I write code in my free time and I'm therefore not a very experienced programmer. I can't seem to wrap my head around this. Been struggling with this for weeks now.
I've edited the code to correct a type mismatch of the dist
variable. Another edit to avoid int/long truncated results.
int main(void) {
long i;
long oldlength = 5000;
long newlength = 10000;
double dist;
double oldbuffer[oldlength]; // assume the buffer contains values
double newbuffer[newlength];
// method with linear interpolation
for (i = 0; i < newlength; i++) {
dist = ((double)i / (double)newlength) * (double)oldlength;
newbuffer[i] = interpolation(dist, oldbuffer, 1, 0);
}
// method without linear interpolation
for (i = 0; i < newlength; i++) {
dist = ((double)i / (double)newlength) * (double)oldlength;
newbuffer[i] = oldbuffer[(long)dist];
}
return 0;
}
double interpolation(double dist, float *buffer, short chcount, short ch) {
// dist = current read position in buffer
// buffer = interleaved sample buffer
// chcount = channels contained in sample buffer
// ch = channel to be read from buffer
long i = (long)dist; // get truncated index
dist -= (long)dist; // calculate fraction value for interpolation
return buffer[i * chcount + ch] + dist * (buffer[(i + 1) * chcount + ch] - buffer[i * chcount + ch]);
}
Upvotes: 1
Views: 2135
Reputation: 6204
There is one notable issue in your current code. The two lines:
dist = (i / newlength) * oldlength;
will always return 0
because i
and newlength
are both integers so i / newlength
will return an integer result. To fix it simply do:
dist = ((double) i / newlength) * oldlength;
Next, how are you measuring that the interpolation code takes 10% more CPU? The code as is executes so fast that any time/profile measurement would be mostly meaningless. This is also combined with the fact that any decent compiler could probably optimize the loops entirely away in a release build.

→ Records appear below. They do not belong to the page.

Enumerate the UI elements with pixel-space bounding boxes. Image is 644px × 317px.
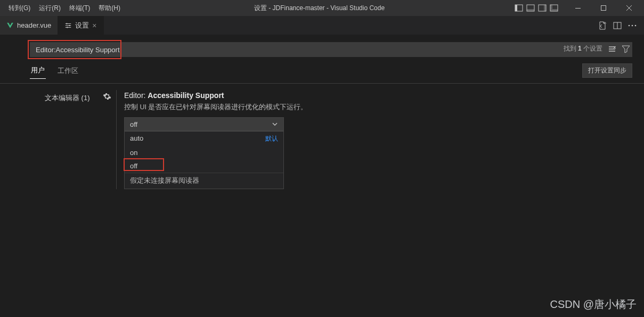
option-description: 假定未连接屏幕阅读器 <box>125 173 283 189</box>
svg-rect-1 <box>515 5 517 11</box>
search-meta: 找到 1 个设置 <box>564 44 630 53</box>
layout-primary-icon[interactable] <box>514 3 524 13</box>
window-maximize[interactable] <box>593 0 614 16</box>
menu-run[interactable]: 运行(R) <box>35 2 65 15</box>
svg-rect-7 <box>550 5 552 11</box>
open-settings-sync-button[interactable]: 打开设置同步 <box>582 63 632 78</box>
editor-actions <box>598 16 644 35</box>
setting-description: 控制 UI 是否应在已针对屏幕阅读器进行优化的模式下运行。 <box>124 103 644 112</box>
clear-search-icon[interactable] <box>608 45 616 53</box>
vue-icon <box>6 22 14 29</box>
window-minimize[interactable] <box>567 0 589 16</box>
svg-point-13 <box>67 27 68 28</box>
settings-tab-icon <box>64 22 72 29</box>
title-actions <box>514 0 644 16</box>
option-on[interactable]: on <box>125 146 283 159</box>
menu-bar: 转到(G) 运行(R) 终端(T) 帮助(H) <box>0 2 125 15</box>
more-actions-icon[interactable] <box>628 25 637 27</box>
search-value: Editor:Accessibility Support <box>36 46 120 54</box>
watermark: CSDN @唐小橘子 <box>550 297 637 312</box>
svg-rect-3 <box>527 9 534 11</box>
chevron-down-icon <box>272 121 278 127</box>
svg-rect-9 <box>575 8 581 9</box>
option-auto[interactable]: auto 默认 <box>125 132 283 146</box>
title-bar: 转到(G) 运行(R) 终端(T) 帮助(H) 设置 - JDFinance-m… <box>0 0 644 16</box>
svg-rect-10 <box>601 6 606 11</box>
select-value: off <box>130 120 137 128</box>
split-editor-icon[interactable] <box>613 21 622 30</box>
select-dropdown: auto 默认 on off 假定未连接屏幕阅读器 <box>124 131 284 189</box>
option-off[interactable]: off <box>125 159 283 173</box>
tab-label: 设置 <box>75 21 89 30</box>
svg-point-17 <box>632 25 633 26</box>
default-tag: 默认 <box>265 134 278 143</box>
setting-title: Editor: Accessibility Support <box>124 91 644 100</box>
svg-rect-8 <box>552 9 558 11</box>
svg-point-11 <box>67 23 68 24</box>
scope-user[interactable]: 用户 <box>30 62 46 79</box>
tab-label: header.vue <box>17 21 51 29</box>
svg-point-16 <box>629 25 630 26</box>
editor-tabs: header.vue 设置 × <box>0 16 644 35</box>
open-json-icon[interactable] <box>598 21 607 30</box>
tab-header-vue[interactable]: header.vue <box>0 16 58 35</box>
settings-detail: Editor: Accessibility Support 控制 UI 是否应在… <box>116 90 644 189</box>
window-title: 设置 - JDFinance-master - Visual Studio Co… <box>125 4 514 13</box>
svg-point-12 <box>69 25 70 26</box>
menu-help[interactable]: 帮助(H) <box>94 2 125 15</box>
filter-icon[interactable] <box>622 45 630 53</box>
layout-panel-icon[interactable] <box>526 3 535 13</box>
setting-select[interactable]: off <box>124 117 284 131</box>
settings-toc: 文本编辑器 (1) <box>0 90 116 189</box>
svg-rect-5 <box>544 5 546 11</box>
layout-secondary-icon[interactable] <box>537 3 547 13</box>
svg-point-18 <box>635 25 637 26</box>
scope-workspace[interactable]: 工作区 <box>56 63 79 79</box>
close-icon[interactable]: × <box>92 22 96 29</box>
settings-search-input[interactable]: Editor:Accessibility Support <box>30 42 632 57</box>
menu-terminal[interactable]: 终端(T) <box>65 2 94 15</box>
layout-customize-icon[interactable] <box>549 3 559 13</box>
scope-tabs: 用户 工作区 打开设置同步 <box>0 57 644 79</box>
window-close[interactable] <box>618 0 640 16</box>
menu-goto[interactable]: 转到(G) <box>4 2 35 15</box>
tab-settings[interactable]: 设置 × <box>58 16 103 35</box>
gear-icon[interactable] <box>103 92 113 101</box>
settings-editor: Editor:Accessibility Support 找到 1 个设置 用户… <box>0 35 644 189</box>
result-count: 找到 1 个设置 <box>564 44 602 53</box>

I made two quick changes to your code to make benchmarking results more meaningful. One is to repeat the interpolation tests multiple times like:
long NUMTESTS = 100000;
...
for (int j = 0; j < NUMTESTS; ++j) {
for (i = 0; i < newlength; i++) {
dist = ((double) i / newlength) * oldlength;
newbuffer[i] = interpolation(dist, oldbuffer, 1, 0);
}
}
Adjust the value of NUMTESTS
as needed to give you at least several seconds of runtime per test. The second is to make sure the compiler cannot optimize the loops away. At the end do something like:
double sum = 0;
...
for (i = 0; i < newlength; ++i)
{
sum += newbuffer[i];
}
printf("buffer = %f\n", sum);
With these changes in VS2013 I get identical run times of 6.6 seconds for both the interpolation and non-interpolation loops (using 100,000 test loops as above).